→ **About this task**:
Every record should be restated exactly, with no images included.
__________
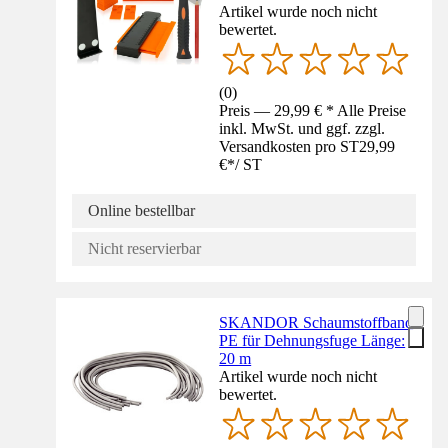
Artikel wurde noch nicht
bewertet.
(
0
)
Preis — 29,99 € * Alle Preise
inkl. MwSt. und ggf. zzgl.
Versandkosten pro ST
29,99
€
*
/
ST
Online bestellbar
Nicht reservierbar
SKANDOR Schaumstoffband
PE für Dehnungsfuge Länge:
20 m
Artikel wurde noch nicht
bewertet.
__________
→ **Output of the exercise**:
Artikel wurde noch nicht
bewertet.
(
0
)
Preis — 29,99 € * Alle Preise
inkl. MwSt. und ggf. zzgl.
Versandkosten pro ST
29,99
€
*
/
ST
Online bestellbar
Nicht reservierbar
SKANDOR Schaumstoffband
PE für Dehnungsfuge Länge:
20 m
Artikel wurde noch nicht
bewertet.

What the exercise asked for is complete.